_WHAT THE TASK ASKS_
Return nothing but the lines from the one with "turísticos previsto en l" through the one with "rowadź przez otwór" in the data below, word for word and without pictures.

═══ MATERIAL FOR THE TASK

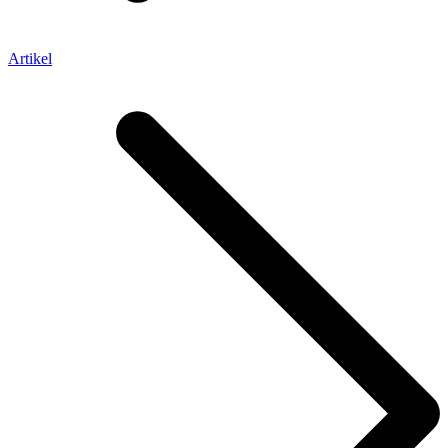
Artikel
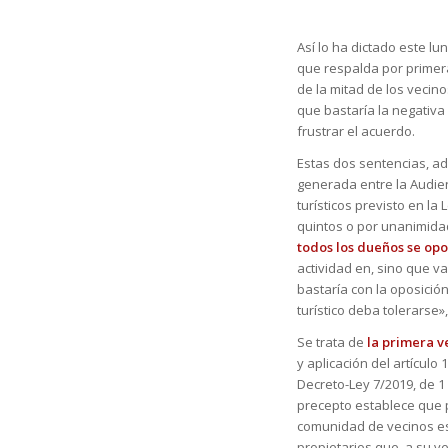
Así lo ha dictado este lu
que respalda por primer
de la mitad de los vecin
que bastaría la negativa
frustrar el acuerdo.
Estas dos sentencias, a
generada entre la Audienc
turísticos previsto en l
quintos o por unanimidad
todos los dueños se opo
actividad en, sino que va
bastaría con la oposición
turístico deba tolerarse
Se trata de
la primera v
y aplicación del artículo
Decreto-Ley 7/2019, de 1
precepto establece que pa
comunidad de vecinos es 
propietarios que, a su v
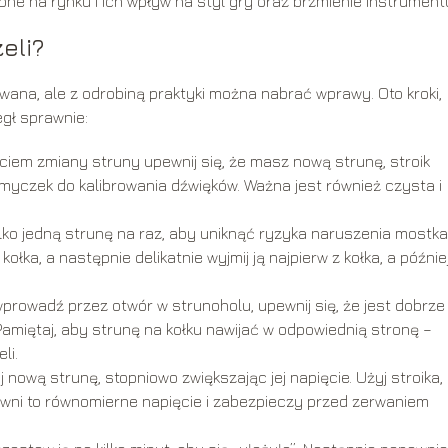
e na rynku i ich wpływ na styl gry oraz brzmienie instrument
eli?
wana, ale z odrobiną praktyki można nabrać wprawy. Oto kroki,
egł sprawnie:
iem zmiany struny upewnij się, że masz nową strunę, stroik
smyczek do kalibrowania dźwięków. Ważna jest również czysta i
ko jedną strunę na raz, aby uniknąć ryzyka naruszenia mostka 
łka, a następnie delikatnie wyjmij ją najpierw z kołka, a późnie
rowadź przez otwór w strunoholu, upewnij się, że jest dobrze
Pamiętaj, aby strunę na kołku nawijać w odpowiednią stronę –
li.
j nową strunę, stopniowo zwiększając jej napięcie. Użyj stroika,
pewni to równomierne napięcie i zabezpieczy przed zerwaniem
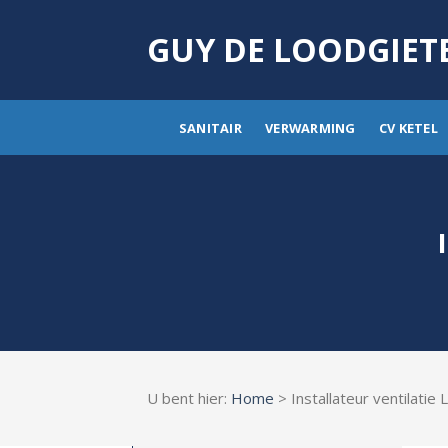
Skip
to
GUY DE LOODGIET
content
SANITAIR
VERWARMING
CV KETEL
U bent hier:
Home
> Installateur ventilatie 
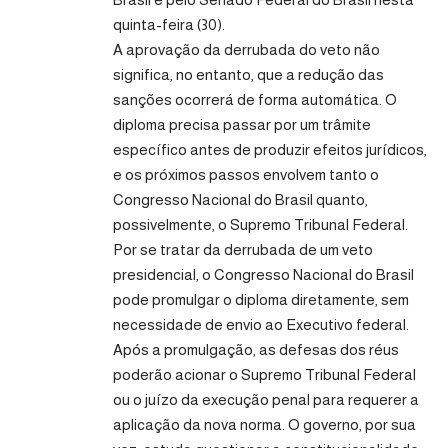
quinta-feira (30).
A aprovação da derrubada do veto não
significa, no entanto, que a redução das
sanções ocorrerá de forma automática. O
diploma precisa passar por um trâmite
específico antes de produzir efeitos jurídicos,
e os próximos passos envolvem tanto o
Congresso Nacional do Brasil quanto,
possivelmente, o Supremo Tribunal Federal.
Por se tratar da derrubada de um veto
presidencial, o Congresso Nacional do Brasil
pode promulgar o diploma diretamente, sem
necessidade de envio ao Executivo federal.
Após a promulgação, as defesas dos réus
poderão acionar o Supremo Tribunal Federal
ou o juízo da execução penal para requerer a
aplicação da nova norma. O governo, por sua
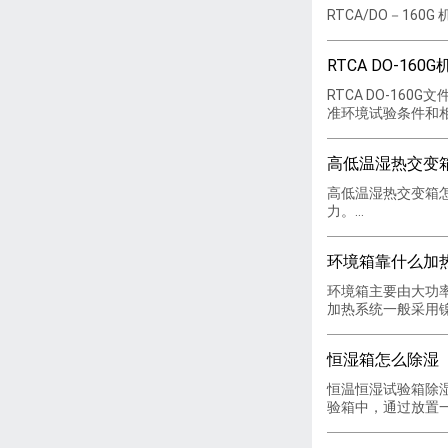
RTCA/DO－16
RTCA DO-1
RTCA DO-16
准环境试验条件和相应
高低温湿热交变
高低温湿热交变箱
力。...
环境箱靠什么加
环境箱主要由大功
加热系统一般采用镍铬
恒湿箱怎么除湿
恒温恒湿试验箱除
验箱中，通过放置一个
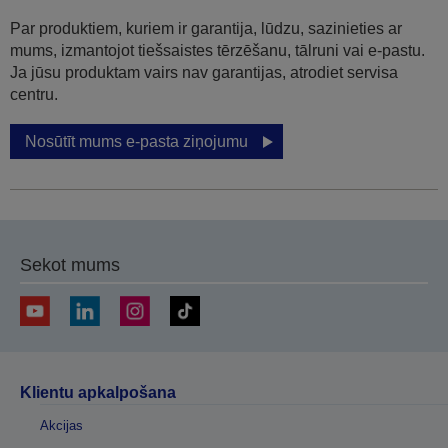
Par produktiem, kuriem ir garantija, lūdzu, sazinieties ar
mums, izmantojot tiešsaistes tērzēšanu, tālruni vai e-pastu.
Ja jūsu produktam vairs nav garantijas, atrodiet servisa
centru.
Nosūtīt mums e-pasta ziņojumu
Sekot mums
Klientu apkalpošana
Akcijas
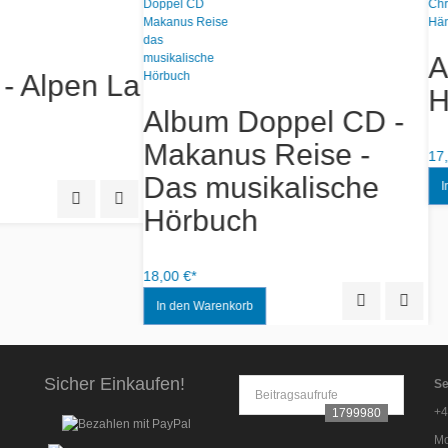
m CD - Original
Album CD - Jazu
lenburger Atze -
Duo - Still Life
ume 4
12,00 €*
Quick View
Add to Wishlist
Sicher Einkaufen!
Se
Beitragsaufrufe
+4
1799980
Mo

══════

_SOLUTION FOR THIS TASK_
turísticos previsto en l
quintos o por unanimidad
todos los dueños se opo
actividad en, sino que va
bastaría con la oposición
turístico deba tolerarse
Se trata de
la primera v
y aplicación del artículo
Decreto-Ley 7/2019, de 1
precepto establece que pa
comunidad de vecinos es 
propietarios que, a su v
e na rynku i ich wpływ na styl gry oraz brzmienie instrument
eli?
wana, ale z odrobiną praktyki można nabrać wprawy. Oto kroki,
egł sprawnie:
iem zmiany struny upewnij się, że masz nową strunę, stroik
smyczek do kalibrowania dźwięków. Ważna jest również czysta i
ko jedną strunę na raz, aby uniknąć ryzyka naruszenia mostka 
łka, a następnie delikatnie wyjmij ją najpierw z kołka, a późnie
rowadź przez otwór w strunoholu, upewnij się, że jest dobrze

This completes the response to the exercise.